●文:ヤングマシン編集部(山崎陸) ●写真:ホンダ
スーパーカブは、そのデザインや優れた燃費性能、信頼性で世界中で愛されるホンダの名車です。とくにとくにアジアでの人気が高いイメージがありますが、じつはじつはアメリカでも高い評価を受けていることをご存じでしょうか。
この記事ではアメリカでスーパーカブが人気になった経緯を紹介し、さらに現行のスーパーカブシリーズのフラッグシップモデルといえる、日米C125の比較から、それぞれの国でのスーパーカブへのニーズや受け入れられ方の違いを紐解いてみたいと思います。
アメリカでスーパーカブが人気になった経緯
1960年代、アメリカのバイク市場は大型バイクが主流でしたが、若者にとって高価で手が出しにくいものでした。さらに、バイクは不良の乗るものという印象もあって、社会に十分に受け入れられているとはいえない状況。

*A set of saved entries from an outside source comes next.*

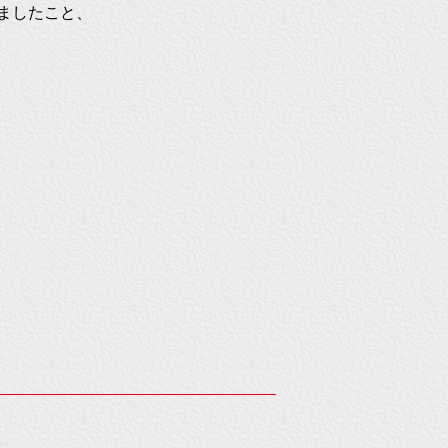
ましたこと、
。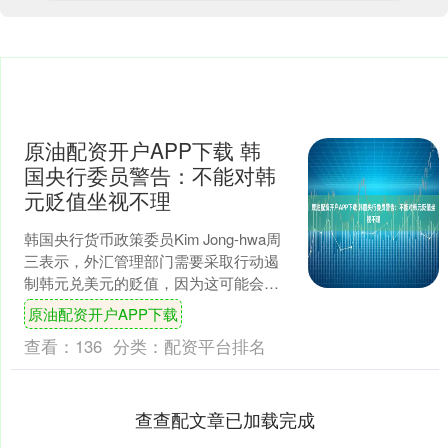
原油配资开户APP下载 韩
国央行委员警告：不能对韩
元贬值坐视不理
韩国央行货币政策委员Kim Jong-hwa周
三表示，外汇管理部门需要采取行动遏
制韩元兑美元的贬值，因为这可能会重
新引发通胀压力并削弱零售购买力。 Kim
原油配资开户APP下载
表示：....
查看：
136
分类：
配资平台排名
查查配文章已加载完成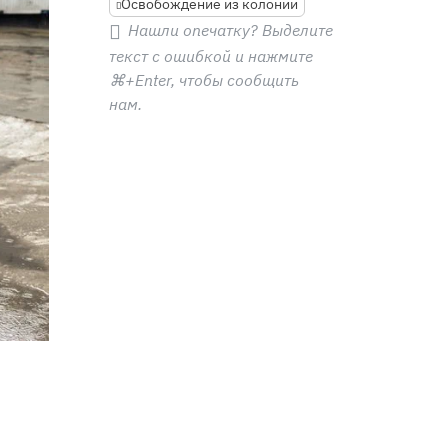
Освобождение из колонии
Нашли опечатку? Выделите
текст с ошибкой и нажмите
⌘+Enter
, чтобы сообщить
нам.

そんな中、スーパーカブが低価格で手軽な乗り物として登場。”ナイセスト・ピープル(NICEST PEOPLE)”と題したホンダのキャンペーンは、バイクは不良の乗り物というイメージを崩し、アメリカにまったく新しい小型バイク文化を生み出しました。
そうして受け入れられた、スーパーカブの使われ方はさまざま。ロサンゼルスの流行に敏感な人々にとっては、流行りのファッションアイテムとして、大学生にとってはクルマより安価な生活の足として愛用されました。1960年代、アメリカの人気バンドのBeach Boysがリトルホンダという曲を発表したことからも、当時のスーパーカブの人気がうかがえます。
スーパーカブをアウトドア仕様に改造した”トレール50″も注目され、狩猟用のハンターカブ、釣り用のフィッシングカブという専用モデルが開発されることになりました。
このようにしてスーパーカブは人々の心をつかみ、アメリカのバイク文化に風穴を開けたのです。
日本と北米のスーパーカブC125のスペック比較
歴史を振り返ったところで、本題のC125日米スペックを比較してみます。公式ホームページ記載のスペックから、一部を抜粋して一覧表にしてみました。
日本 | 北米 | |
名称 | スーパーカブ C125 | Super Cub C125 ABS(2024) |
車名・型番 | ホンダ・8BJ-JA71 | C125A |
全長 / 全幅 / 全高 | 1.915 / 720 / 1,000 (mm) | 記載なし |
軸距((ホイールベース)) | 1,245 (mm) | 48.9 (inches) →1,242.1 (mm) |
シート高 | 780 (mm) | 30.7 (inches)→ 779.8 (mm) |
燃費消費量((WMTCモード値)) | 67.8 (km/L) | 記載なし |
車両重量 | 110 (kg) | 238 (pounds)→108 (kg) *標準装備、ガソリン満タン含む |
ブレーキ形式((前)) | 油圧式ディスク (ABS) | Single 220mm hydraulic disc; ABS →220mm油圧式シングルディスク; ABS |
ブレーキ形式((後ろ)) | 機械式リーディング・トレーリング | 110mm mechanical drum →110mm 機械式ドラム |
ファイナルドライブ | 記載なし | 420 Chain; 14T/35T |
メーカー保証情報 | 2年間 オプションで延長可能 | 1年間(走行距離無制限保証) オプションで延長可能 |
カラーバリエーション | ブルー、グレー、レッド | ブルー、グレー |
ショップアクセサリー | 41種 *荷台は標準装備 | 1種、荷台のみ *荷台はオプション |
価格 | ¥410,000 (税抜) | 希望小売価格$3,899 + 輸送料$300→¥655,527 (税抜) (1ドル 156.12円で計算) |
ブレーキ形式やシート高など、基本的なスペックはほぼ変わりがありません。一部、日本のスペック表にしか記載がないもの、また逆のものも存在しています。たとえば、燃費性能は日本版だけの記載で、ファイナルドライブで記載されている、チェーンやスプロケットの表記は北米版だけです。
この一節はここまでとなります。